The current linchpin in Canadian Big Oil’s plan to be carbon neutral by 2050 is its apparent success at reducing the emissions intensity of each barrel of oil produced, a claim that relies on a form of creative accounting that treats a tonne of emissions exported to another country as a tonne removed from the atmosphere.
Canada’s latest greenhouse gas inventory submitted to the United Nations in April shows that oil and gas production emissions have only been growing, reports CBC News. They’ve increased 170% since 1990, largely because emissions-intensive tar sands/oil sands production in Alberta ramped up. Absolute emissions in the tar sands/oil sands sector have skyrocketed, writes CBC, increasing 437% since 1990.
Yet oilpatch producers like Canadian Natural Resources Limited (CNRL) and Cenovus Energy claim big cuts in the emissions intensity of their oil production—the greenhouse gases they emit per barrel of oil they extract. The UN report credits three factors, writes CBC.

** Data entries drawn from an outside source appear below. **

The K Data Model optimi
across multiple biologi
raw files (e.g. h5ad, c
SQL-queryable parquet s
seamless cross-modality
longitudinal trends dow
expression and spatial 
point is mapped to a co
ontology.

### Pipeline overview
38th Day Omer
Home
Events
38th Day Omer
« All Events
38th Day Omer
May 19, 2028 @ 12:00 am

Reducing methane venting, flaring, and leakage has played a part. (CNRL reduced methane emissions 78% between 2012 and 2019.) And some genuine emissions reductions have come from technology upgrades and efficiency improvements.

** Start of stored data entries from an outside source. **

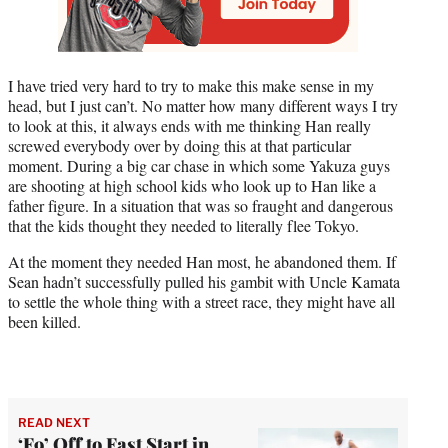
I have tried very hard to try to make this make sense in my
head, but I just can’t. No matter how many different ways I try
to look at this, it always ends with me thinking Han really
screwed everybody over by doing this at that particular
moment. During a big car chase in which some Yakuza guys
are shooting at high school kids who look up to Han like a
father figure. In a situation that was so fraught and dangerous
that the kids thought they needed to literally flee Tokyo.
At the moment they needed Han most, he abandoned them. If
Sean hadn’t successfully pulled his gambit with Uncle Kamata
to settle the whole thing with a street race, they might have all
been killed.
READ NEXT
‘F9’ Off to Fast Start in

But the third factor is really just some crafty accounting. Companies are producing and exporting more crude bitumen without first “upgrading” it to synthetic crude oil here in Canada, writes CBC. As a result, more of the emissions in each barrel fall into the emissions inventory of the importing country.

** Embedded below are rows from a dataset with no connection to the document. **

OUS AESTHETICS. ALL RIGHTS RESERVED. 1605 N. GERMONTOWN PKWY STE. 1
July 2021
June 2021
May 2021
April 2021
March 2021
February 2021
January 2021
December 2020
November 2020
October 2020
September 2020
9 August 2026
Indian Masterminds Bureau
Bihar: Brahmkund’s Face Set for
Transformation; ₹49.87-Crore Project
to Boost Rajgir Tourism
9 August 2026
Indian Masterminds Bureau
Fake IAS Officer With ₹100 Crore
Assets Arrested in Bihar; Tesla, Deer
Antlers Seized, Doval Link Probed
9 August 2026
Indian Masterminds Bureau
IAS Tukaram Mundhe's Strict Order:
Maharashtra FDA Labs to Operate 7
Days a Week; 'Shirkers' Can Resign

Between 2010 and 2020, non-upgraded bitumen production increased more than 130%, while synthetic crude oil production grew just 41%, Canada’s report to the UN says. “The additional energy required to process the crude bitumen (and resulting emissions) is therefore transferred downstream, mainly to export markets where the bitumen is processed at petroleum refineries,” it adds.
“It makes a difference for accounting purposes, but the atmosphere doesn’t care whether the emissions were generated in Canada or in the U.S.” Jan Gorski, director of the Pembina Institute’s oil and gas program, told CBC.
Kevin Birn, vice-president of emissions coordination at S&P Global, said non-upgraded bitumen and synthetic crude are “quite similar” in their overall emissions profile if you consider the full life cycle. “You’re doing the same sorts of things,” he said. “You’re just doing it in a different place.”